In July 2017, one of the world’s largest icebergs calved from the front of Larsen C, the result of a crack that had taken years to form. It was given the designation A68 - it was the 68th iceberg, originating in sector A, large enough to be registered by the US National Ice Center since records began in 1978 (see map). With a surface area of nearly 6,000 km2 and weighing approximately 1 billion tons, it was also the fourth largest iceberg ever recorded. 

So began the voyage of Iceberg A68, though slowly at first - for a year it barely moved, frequently grounding on the sea floor as it drifted along the coast of the Antarctic Peninsula. Then, with increasing speed, it drifted north driven by currents associated with the gyre of the Weddell Sea, along with katabatic winds that descend from the polar plateau. A68 became a social media star, with people around the world sharing satellite images that were freely available online. 

Finally, in 2020, it spun out of the Weddell Sea into the South Atlantic where many of the biggest icebergs go to die. Along the way, smaller chunks of ice calved off, some big enough to merit their own name, such as A68C. The mother berg, still largely intact, was redesignated A68A. Picked up by the powerful Antarctic Circumpolar Current, it moved in a north-easterly direction, bearing down on the island of South Georgia. 

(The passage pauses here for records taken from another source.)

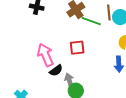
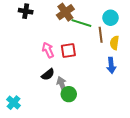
brown line: (109, 12) -> (101, 35), moved
pink arrow: (45, 55) -> (48, 50), moved, size x0.7

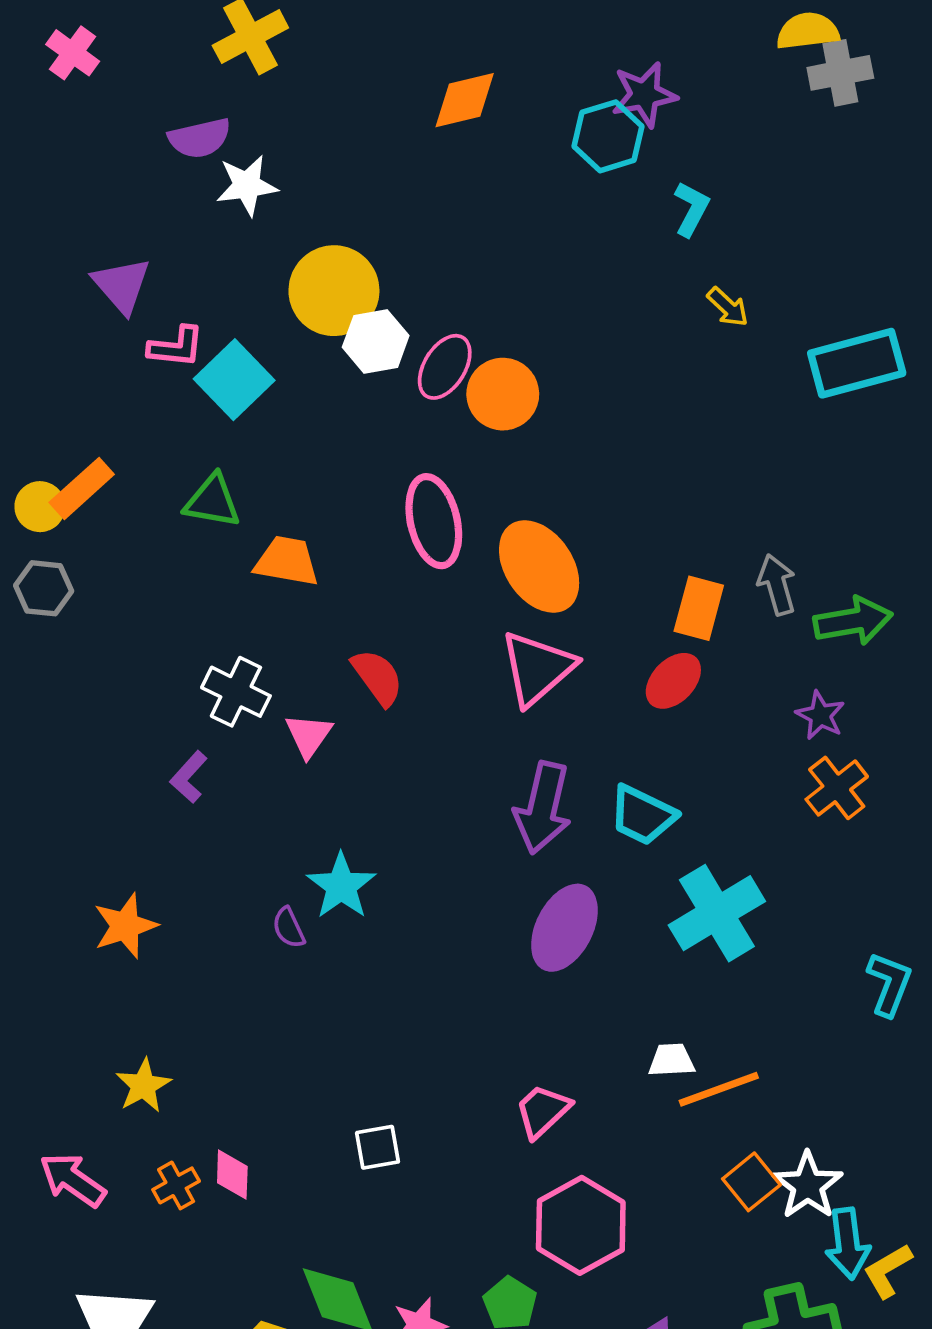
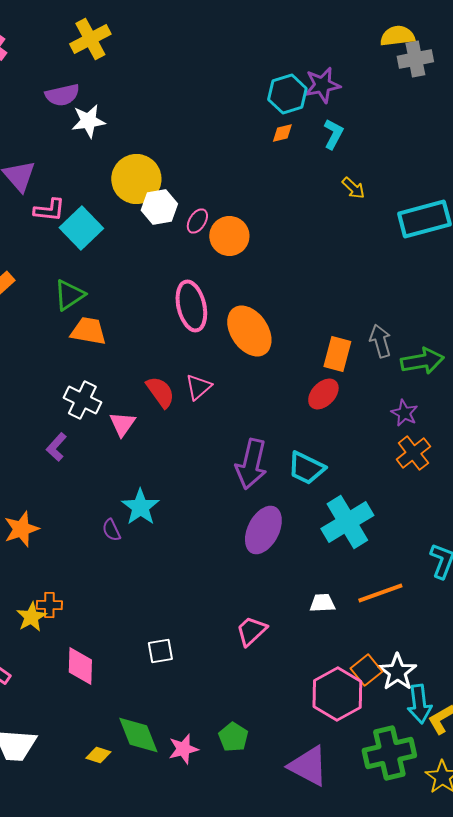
purple star: (644, 95) -> (322, 85), moved
orange diamond: (465, 100) -> (282, 133), moved, size x0.6
pink ellipse: (445, 367) -> (197, 221), size x0.7
green triangle: (212, 501) -> (69, 295), turned -44
orange trapezoid: (287, 561) -> (88, 331), moved
pink triangle: (537, 668) -> (198, 387), moved, size x0.6
orange line: (719, 1089) -> (380, 593), moved
pink diamond: (232, 1175) -> (80, 666), size x1.4
orange cross: (176, 1185) -> (49, 605), moved, turned 30
pink hexagon: (581, 1225) -> (337, 694), moved

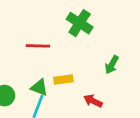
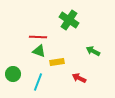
green arrow: (112, 65) -> (93, 51), turned 88
green triangle: (39, 87) -> (39, 51), moved

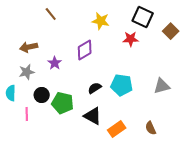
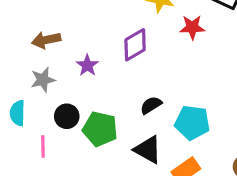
red star: (131, 39) -> (192, 27), moved
cyan pentagon: (122, 85) -> (192, 123), moved

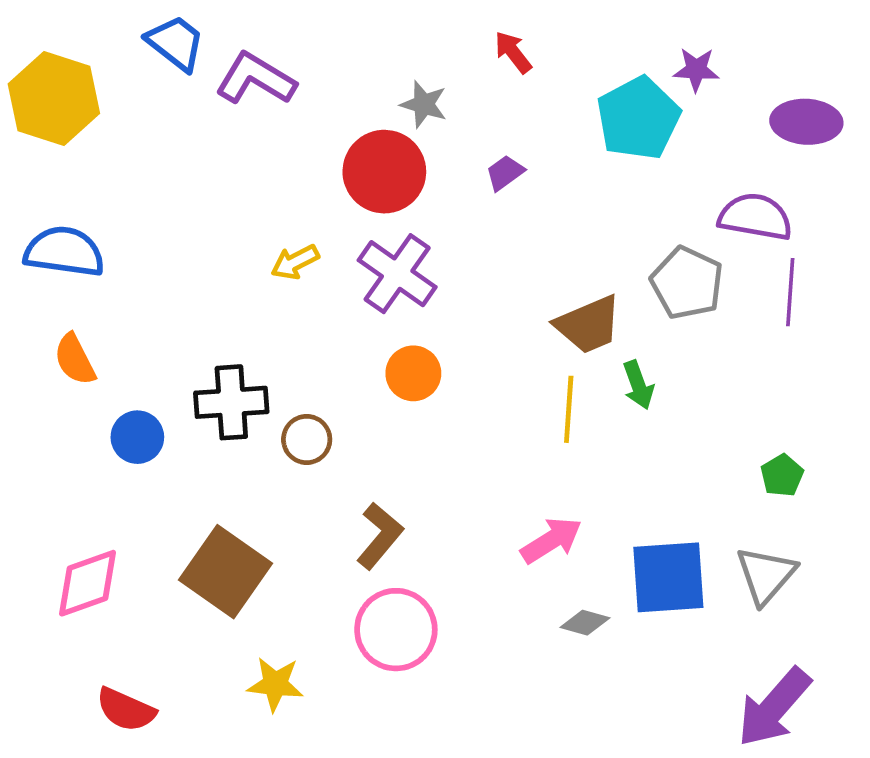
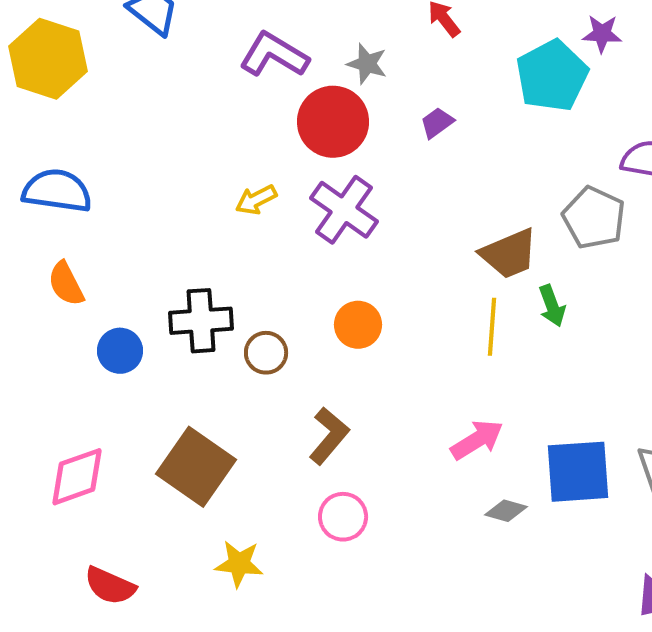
purple L-shape: (256, 79) -> (274, 55), moved
orange circle: (413, 373) -> (358, 325), moved
pink circle: (396, 630) -> (343, 517), size x0.7

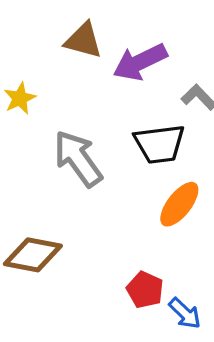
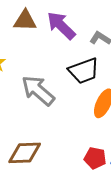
purple arrow: (140, 62) -> (61, 26), turned 84

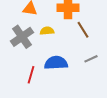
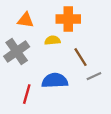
brown line: (83, 30) -> (80, 57), moved
yellow semicircle: (47, 31) -> (52, 40), moved

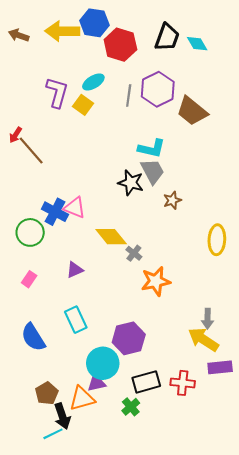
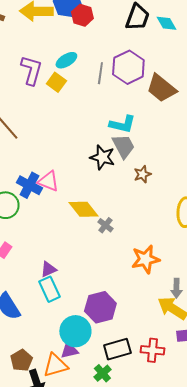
red hexagon: (120, 45) -> (82, 15), moved, size x0.7
purple triangle: (75, 270) -> (48, 269), moved
orange star: (156, 281) -> (145, 259), moved

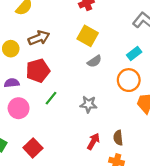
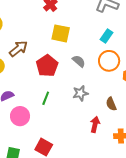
gray semicircle: (94, 61) -> (79, 61), moved, turned -88
red pentagon: (38, 71) -> (47, 66), moved
brown semicircle: (118, 138) -> (111, 104), moved

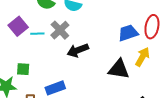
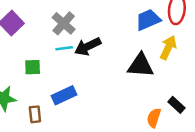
cyan line: (37, 34) -> (64, 48), moved
green square: (23, 69) -> (33, 67), moved

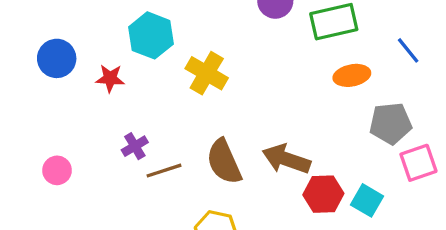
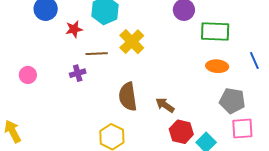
red star: (110, 78) -> (74, 29), turned -30
brown arrow: (286, 159) -> (165, 105), size x0.7
brown line: (164, 171) -> (97, 54), moved

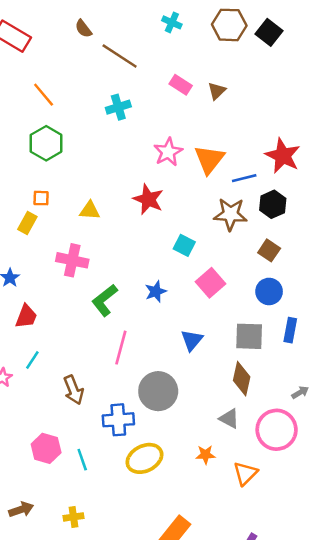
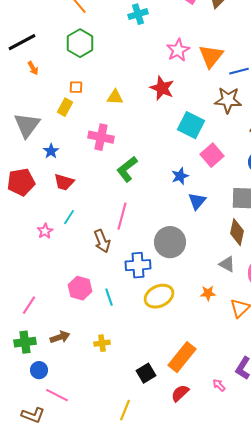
cyan square: (184, 245) -> (191, 125), size x1.5
blue star: (156, 291) -> (180, 176), moved
red trapezoid: (26, 316) -> (64, 182), turned 85
pink line: (121, 348) -> (122, 216), moved

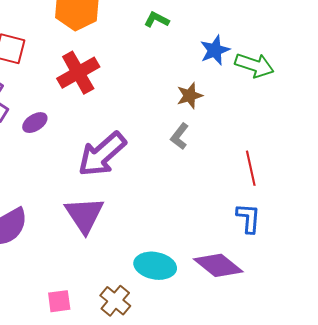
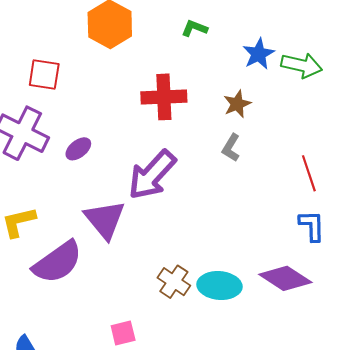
red cross: (78, 73) -> (164, 97), moved, turned 33
purple triangle: (84, 215) -> (105, 220), moved
brown cross: (115, 301) -> (174, 282), moved

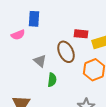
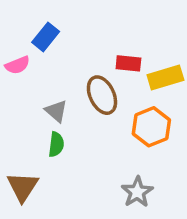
blue rectangle: (34, 19) -> (46, 37), turned 35
green semicircle: (52, 80) -> (56, 144), moved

In the end, the demise of Iceberg A68A was relatively swift. Over a period of four months from December 2020, A68A simply began shattering into smaller and smaller fragments, around the island of South Georgia. 

Professor Adrian Luckman of Swansea University said “Icebergs from the Peninsula normally break up around this location. A68’s demise was most likely due to a combination of factors such as air temperature (causing surface melt to drive hydro-fracture), sea temperature (which will have been gradually eroding the iceberg from below), and the long-period swell which doesn't normally make it through the pack ice further south. It is possible that the iceberg grounded, but I doubt that was a big factor in its break-up.”

By April, it was all over. The last major fragment of the berg adrift amidst the icy slush, still with the designation A68A, melted below the minimum threshold set by the USNIC: it was a mere 3 nautical miles long by 2 nautical miles wide. A68 was no more - the odyssey had come to its natural conclusion.